Menurut Kepala Negara, peningkatan daya saing ini tidak ujug-ujug terjadi. Presiden Jokowi pun menjelaskan, untuk dapat bersaing dengan negara-negara lain dibutuhkan setidaknya tiga fondasi utama, yakni infrastruktur, hilirisasi dan industrialisasi, serta digitalisasi. Kondisi itu tentu sangat membantu mencapai Indonesia emas 2045.
Apa saja yang menjadi parameter daya saing tersebut? IMD Indonesia pun memerincinya, yakni performa ekonomi dan efisiensi pemerintah Indonesia memperoleh skor masing-masing sebesar 57,86 poin dan 57,79 poin. Kemudian, efisiensi bisnis dan infrastruktur di tanah air secara berturut-turut sebesar 72,85 poin dan 34,89 poin.
Komponen lainnya yang mendukung kenaikan peringkat daya saing Indonesia juga tidak lepas dari membaiknya peringkat seluruh komponen utama yakni komponen kinerja ekonomi, pemerintah yang efisien, bisnis yang efisien, dan ketersediaan infrastruktur.

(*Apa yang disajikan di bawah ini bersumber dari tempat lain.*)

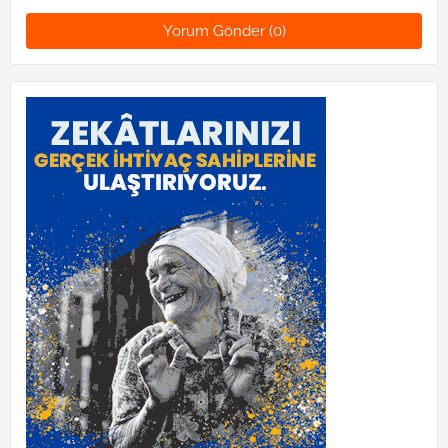
Yorum Gönder (0)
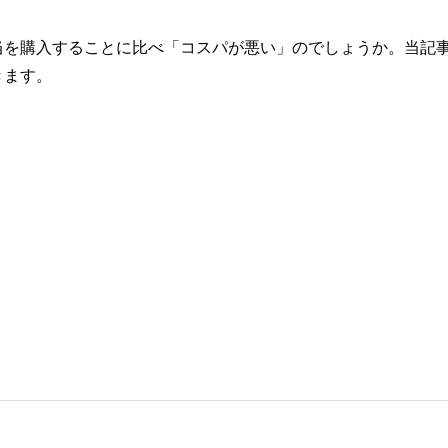
当を購入することに比べ「コスパが悪い」のでしょうか。当記
きます。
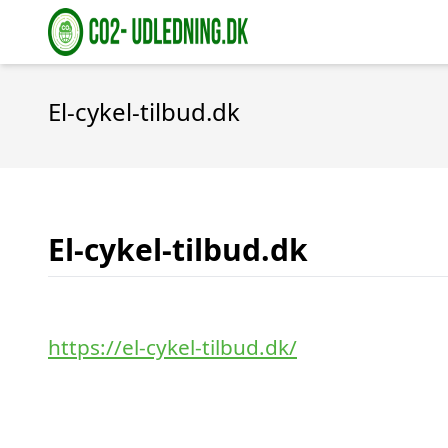
El-cykel-tilbud.dk
El-cykel-tilbud.dk
https://el-cykel-tilbud.dk/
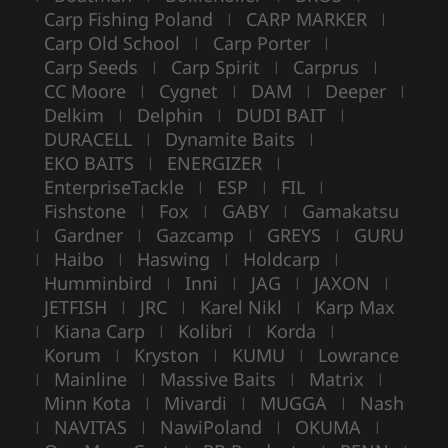
Carp Fishing Poland
CARP MARKER
|
|
Carp Old School
Carp Porter
|
|
Carp Seeds
Carp Spirit
Carprus
|
|
|
CC Moore
Cygnet
DAM
Deeper
|
|
|
|
Delkim
Delphin
DUDI BAIT
|
|
|
DURACELL
Dynamite Baits
|
|
EKO BAITS
ENERGIZER
|
|
EnterpriseTackle
ESP
FIL
|
|
|
Fishstone
Fox
GABY
Gamakatsu
|
|
|
Gardner
Gazcamp
GREYS
GURU
|
|
|
|
Haibo
Haswing
Holdcarp
|
|
|
|
Humminbird
Inni
JAG
JAXON
|
|
|
|
JETFISH
JRC
Karel Nikl
Karp Max
|
|
|
Kiana Carp
Kolibri
Korda
|
|
|
|
Korum
Kryston
KUMU
Lowrance
|
|
|
Mainline
Massive Baits
Matrix
|
|
|
|
Minn Kota
Mivardi
MUGGA
Nash
|
|
|
NAVITAS
NawiPoland
OKUMA
|
|
|
|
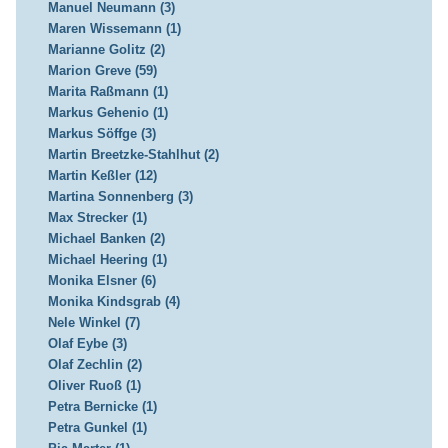
Manuel Neumann (3)
Maren Wissemann (1)
Marianne Golitz (2)
Marion Greve (59)
Marita Raßmann (1)
Markus Gehenio (1)
Markus Söffge (3)
Martin Breetzke-Stahlhut (2)
Martin Keßler (12)
Martina Sonnenberg (3)
Max Strecker (1)
Michael Banken (2)
Michael Heering (1)
Monika Elsner (6)
Monika Kindsgrab (4)
Nele Winkel (7)
Olaf Eybe (3)
Olaf Zechlin (2)
Oliver Ruoß (1)
Petra Bernicke (1)
Petra Gunkel (1)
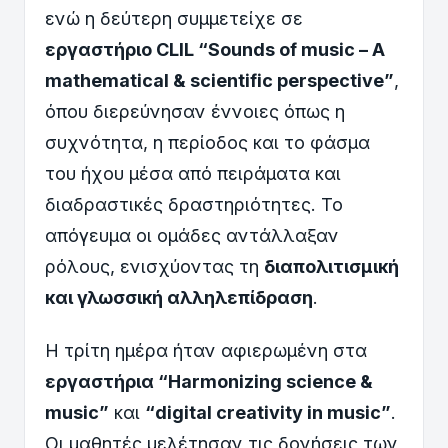
ενώ η δεύτερη συμμετείχε σε
εργαστήριο CLIL “Sounds of
m
usic – A
m
athematical &
s
cientific
p
erspective”
,
όπου διερεύνησαν έννοιες όπως η
συχνότητα, η περίοδος και το φάσμα
του ήχου μέσα από πειράματα και
διαδραστικές δραστηριότητες. Το
απόγευμα οι ομάδες αντάλλαξαν
ρόλους, ενισχύοντας τη
διαπολιτισμική
και γλωσσική αλληλεπίδραση
.
Η τρίτη ημέρα ήταν αφιερωμένη στα
εργαστήρια “Harmonizing
s
cience &
m
usic”
και
“
d
igital
c
reativity in
m
usic”
.
Οι μαθητές μελέτησαν τις δονήσεις των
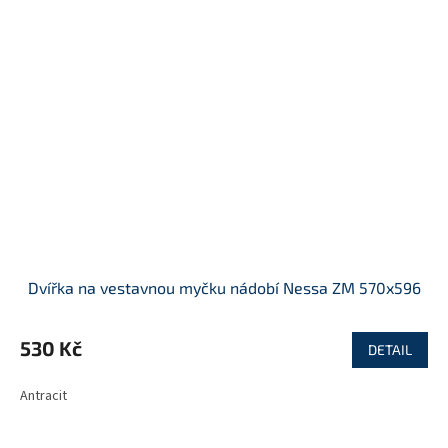
Dvířka na vestavnou myčku nádobí Nessa ZM 570x596
530 Kč
DETAIL
Antracit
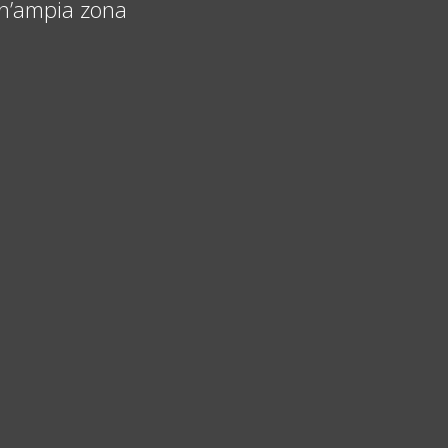
un’ampia zona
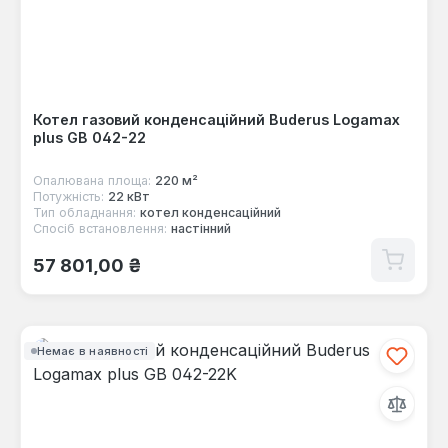
Котел газовий конденсаційний Buderus Logamax
plus GB 042-22
Опалювана площа:
220 м²
Потужність:
22 кВт
Тип обладнання:
котел конденсаційний
Спосіб встановлення:
настінний
Звичайна ціна:
57 801,00 ₴
Немає в наявності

Selain itu, peningkatan daya saing tersebut juga diikuti dengan prospek pembiayaan investasi Indonesia juga semakin menarik, terutama dengan afirmasi atas sovereign rating Indonesia oleh berbagai lembaga rating internasional.
Dengan sejumlah indikator itu, wajar saja kepala negara optimistis negara ini bisa mencapai era keemasan pada 2045, atau dikenal dengan Indonesia emas 2045.
Menuju Indonesia Emas
Dalam satu kesempatan, Menteri Koordinator Bidang Perekonomian Airlangga Hartarto menjelaskan, target untuk menuju visi Indonesia Emas 2045, atau menempatkan Indonesia sebagai negara maju berpendapatan tinggi, salah satu strateginya adalah memanfaatkan bonus demografi.
Pelbagai langkah menuju visi itu, salah satunya adalah Pemerintah Indonesia telah menyatakan intensi untuk menjadi anggota organisasi kerja sama dan pembangunan ekonomi atau Organisation for Economic Co-operation and Development (OECD), sesuai arahan Presiden Joko Widodo.
Menurut Menko Airlangga, rencana menjadi anggota OECD telah ditanggapi secara positif oleh OECD mengingat hubungan kerja sama yang konstruktif antara pemerintah dan OECD, serta mempertimbangkan peran kepemimpinan Indonesia dalam berbagai forum global dan kinerja perekonomian Indonesia yang baik.
Kemudian, pemerintah akan terlibat aktif dalam diskusi global, di mana Indonesia berkesempatan untuk ikut serta dalam menentukan standar global yang diikuti negara OECD. Dengan menjadi anggota OECD juga akan memberikan keunggulan reputasi dan peningkatan kepercayaan investor karena Indonesia menganut standar kebijakan yang unggul dan tepercaya.
“OECD selaku organisasi yang beranggotakan negara maju senantiasa mempromosikan standar regulasi dan kebijakan yang mendorong pertumbuhan ekonomi yang berkualitas,” ujar Airlangga.
Dalam rangka proses keanggotaan OECD, organisasi internasional itu pun telah membagikan kepada Indonesia bagaimana pengalaman negara anggota OECD lain dalam memanfaatkan keunggulan demografis dan hal-hal apa saja yang perlu diperhatikan oleh Indonesia dalam rangka menuju negara maju dan berpendapatan per kapita tinggi.
“Hingga saat ini, OECD menilai, Indonesia masih termasuk dalam kategori negara berpendapatan menengah-atas (upper-middle income country) dengan pendapatan per kapita USD4,580 pada 2022,” ucap Menko Airlangga.
Adapun, Menko Airlangga menjelaskan bahwa kerangka kerja sama pemerintah Indonesia dengan OECD dipayungi dalam perjanjian kerangka kerja sama atau Framework Cooperation Agreement (FCA) dan program kerja bersama atau Joint Work Programme (JWP). Area kerja sama antarkedua pihak disusun dengan menyesuaikan agenda prioritas nasional Indonesia.